Task to complete: In the entries below, every line with the string "just" is to be reported.
··········
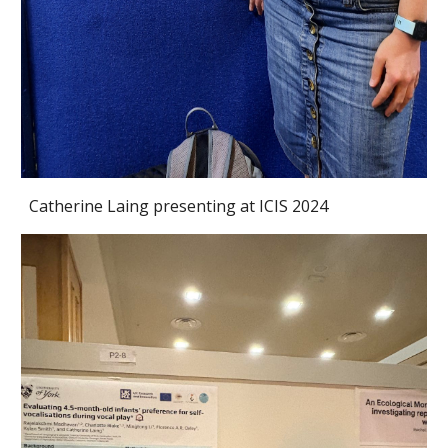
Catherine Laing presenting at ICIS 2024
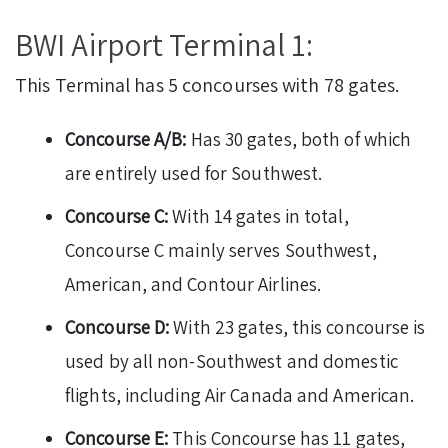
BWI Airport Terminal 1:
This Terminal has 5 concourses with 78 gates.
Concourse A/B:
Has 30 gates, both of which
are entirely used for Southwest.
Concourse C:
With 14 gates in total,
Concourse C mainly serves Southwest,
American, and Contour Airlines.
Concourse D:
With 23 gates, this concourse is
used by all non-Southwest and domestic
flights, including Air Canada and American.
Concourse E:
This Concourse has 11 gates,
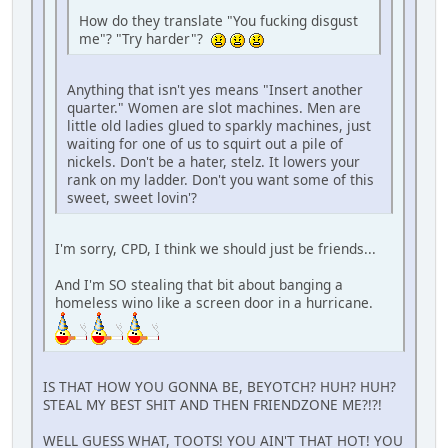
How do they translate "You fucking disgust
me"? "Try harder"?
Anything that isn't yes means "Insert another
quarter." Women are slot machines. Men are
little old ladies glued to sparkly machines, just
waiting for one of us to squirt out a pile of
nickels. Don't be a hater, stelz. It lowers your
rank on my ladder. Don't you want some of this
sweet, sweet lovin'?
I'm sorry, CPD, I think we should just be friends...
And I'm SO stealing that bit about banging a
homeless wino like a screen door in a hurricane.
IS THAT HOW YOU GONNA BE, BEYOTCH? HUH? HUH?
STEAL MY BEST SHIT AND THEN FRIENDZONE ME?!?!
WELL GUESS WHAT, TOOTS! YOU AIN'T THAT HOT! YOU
··········
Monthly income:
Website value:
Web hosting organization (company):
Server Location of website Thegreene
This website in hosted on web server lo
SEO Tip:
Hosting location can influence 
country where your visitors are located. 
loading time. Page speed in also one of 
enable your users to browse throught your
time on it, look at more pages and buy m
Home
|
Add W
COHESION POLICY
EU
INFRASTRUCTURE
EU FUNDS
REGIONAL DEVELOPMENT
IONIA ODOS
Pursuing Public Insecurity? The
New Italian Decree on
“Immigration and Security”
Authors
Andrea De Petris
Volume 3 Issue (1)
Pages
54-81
··········
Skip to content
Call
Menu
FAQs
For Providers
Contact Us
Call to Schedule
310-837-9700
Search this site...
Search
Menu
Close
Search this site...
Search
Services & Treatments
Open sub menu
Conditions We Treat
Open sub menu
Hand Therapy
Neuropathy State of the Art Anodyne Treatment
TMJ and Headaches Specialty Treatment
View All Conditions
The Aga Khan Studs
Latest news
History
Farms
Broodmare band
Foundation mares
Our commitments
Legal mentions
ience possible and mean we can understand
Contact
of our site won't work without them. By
··········
Answer:
little old ladies glued to sparkly machines, just
I'm sorry, CPD, I think we should just be friends...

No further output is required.